Сердце падает, поскольку высшей меры требовал сам Шолохов:

- Расстрел?

Но Кремль гуманней Нобелевского лауреата. За пасквили, опубликованные на Западе, "перевертыши" отправлены в лагерь.

Пять лет и шесть.

Они выходят на Ленинский проспект.

Звезда Победы на Обелиске сияет, вызывая озноб.

- М-маразм крепчал.

- То же и в нашем частном случае.

- А что случилось?

- Ох... Прихожу ночью, она ждет. "Где был?" - "Как где? На дне рождения". По морде мне хуяк. Пытала до утра, сама все уже зная до деталей.

- Откуда?

- Якобы в ресторане знакомые нас наблюдали. Потом позвонили ей. У ней полгорода знакомых - может, оно и так. Придется к Стену за "Балериной". Обратно требует свой мейсенский фарфор.
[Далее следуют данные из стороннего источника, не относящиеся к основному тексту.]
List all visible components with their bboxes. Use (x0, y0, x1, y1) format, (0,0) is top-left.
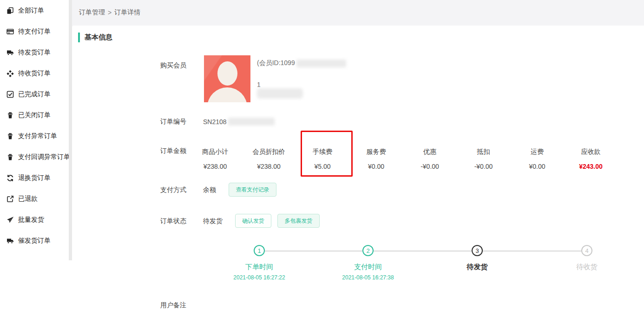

Изволь вернуть подарок, раз дня рожденья не было. При этом, - говорит Адам, - во всем винит тебя.

- Меня?

- В порошок грозит стереть.

Усмехаясь, Александр чувствует пустоту под ложечкой - и даже пропасть.

- И за что?

- Особенно за то, что приставал к американцам.

- К американцам? Я?

- Не помнишь?

Он честно мотает головой, но через несколько шагов обжигает первая картинка: как целовал он руку гардеробщику, с которым боролся: "Нет, уж позвольте! Паче гордости!.." Исходя из убеждения, что эта мужицкая рука принадлежит графу Льву Николаевичу, которому от имени авангарда ХХ-го века он, Александр, обязан воздать за открытие внутреннего монолога и потока сознания. Позор, позор... Адам его волочит мимо кладбища, а он хватается за копья и, криво повисая, орет через решетку мертвецам: "Кто такие? Почему не знаю? А потому что и при жизни вы молчали, как сейчас!" И новый проблеск как из-за ограды гипсового завода тянет к ним руку Ленин, которого жалко до слез за то, что миниатюрный он, как Павлик Морозов, а вдобавок белый-белый: осадками завода, как мукой осыпанный...

Тянет расспрашивать, но он боится о себе узнать такое, после чего жить станет невозможно. Преодолевая дрожь, шагает рядом с очевидцем его падения, который говорит:

- Три рубля после вчерашнего осталось. Пару "Мицного" и к Мазурку? Увидишь его новые хоромы.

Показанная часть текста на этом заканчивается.